The chief ingredient to the Semantic Web is its application of metadata. Metadata, data about data, describes characteristics about some piece of information such as when, who, or why something was created, changed, deleted, or collected. In contrast, the information in almost any Web page today doesn't include this kind of metadata and is unusable or static without the appropriate context. Something has to give data some sort of meaning to be used appropriately. Without metadata attached to every piece of data, the only mechanisms that can ensure its correct interpretation are humans familiar with the data and who know how to manipulate that data or a machine or piece of software written specifically to use the ontology behind the data.
The Semantic Web promises to change that by providing a set of technologies and standards that ease the ability to annotate information and to query those annotations. This not only allows fuller search capabilities, but it also allows programs to intelligently infer the task at hand as well as the result that is actually being looked for. It lets data on the Web be processed intelligently by automated tools regardless of how different the data's end points are.
Using the Semantic Web
To understand the concepts of Semantic Web, it may help to give a more concrete example of how it could be used. For instance, imagine you're browsing the Web for vacation spots and find some travel site that describes a relaxing location, dates and times in which it is open, as well as phone numbers and people to contact to get more information. Currently, you have to manually copy this information into your calendar, address book, and then go to some map site to figure out where this place is and how to get there. Instead, you might prefer to have this all done at the click of a button.
If something is a date, your calendar application should recognize it and immediately do something with it. The same could be said for your address book, or even your GPS unit. But let's take this scenario a step further: With a single click, you also get a weather report or a travel advisory about the vacation area. In fact, with the right tools, you should be able to infer a number of things including what vacations were chosen by other people who viewed this page. Many of these ideas do currently exist in some form or another. Amazon.com can easily tell somebody what other books they might also like. However, this ability is only valid if you're looking at a book title on the Amazon.com site itself. The question is: can you go to any author's Web site and somehow have your browser immediately list other books similar to that author's book?
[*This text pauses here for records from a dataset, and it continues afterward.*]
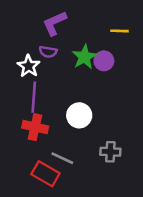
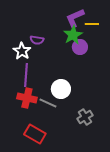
purple L-shape: (55, 23) -> (75, 18), moved
green star: (84, 57) -> (73, 35), moved
gray cross: (110, 152) -> (85, 117), turned -35
gray line: (62, 158) -> (48, 103), moved

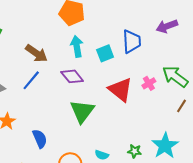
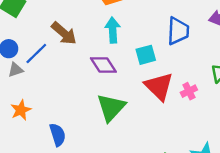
cyan square: (105, 53) -> (146, 55), moved
blue line: (31, 80) -> (36, 54), moved
pink cross: (149, 83) -> (189, 91), moved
The simple idea behind the Semantic Web is that it should be effortless to take four or five pieces of information and use it in various tools and environments with little or no need to reformat or specifically state which piece of information is a location, a date, or contact information. Even with Web-based service-oriented architectures, each remote service only knows what it's expecting in simple terms: the order of parameters and whether a parameter is a string, an integer, or a floating-point number. The service doesn't know whether the number is a Fahrenheit or Celsius value, or whether the string is the name of a person or location. It assumes that the requesting author knows enough about the service and its interface so that it sends the correct information to the service and expects a certain type of information from the service. In the perfect world of the Semantic Web, these types of assumptions would never need to be made.
Technologies and Standards
Some of this description may still sound too abstract and maybe even a little too fanciful. However, the concepts behind the Semantic Web are slowly solidifying in a number of new technologies and standards. The first well-established standard is the Resource Description Framework (RDF), which is used to describe metadata and facilitates the ability for heterogeneous systems to communicate using commonly understood terms. If a system uses RDF internally then all the data internal to that system can be easily linked with one or many outside RDF systems. There's no schema negotiation that needs to happen. The data is simply concatenated. RDF comprises a list of declarations in which each states the value for some piece of metadata. From this, you can execute a relational query on this concatenated data stream including the use of constraints, joins, and views. Even though the content of each of these RDF systems may be completely different from each other, each can be integrated and queried intelligently and quickly. In addition, when new RDF systems are introduced, no other actions need to be taken to integrate the system.
The second newly minted standard is the Web Ontology Language (OWL). The W3C asserts that the purpose of OWL is to provide a standard way of creating computer-usable definitions of basic concepts in a domain and the relationships among those concepts. This includes not only encoding the knowledge about a specific domain but also how that knowledge relates across different domains. This, in turn, makes the definitions reusable. In addition, OWL incorporates the linking abilities inherent in RDF so as to be able to allow it to scale, be distributed, be compatible with standards, and be open and extensible.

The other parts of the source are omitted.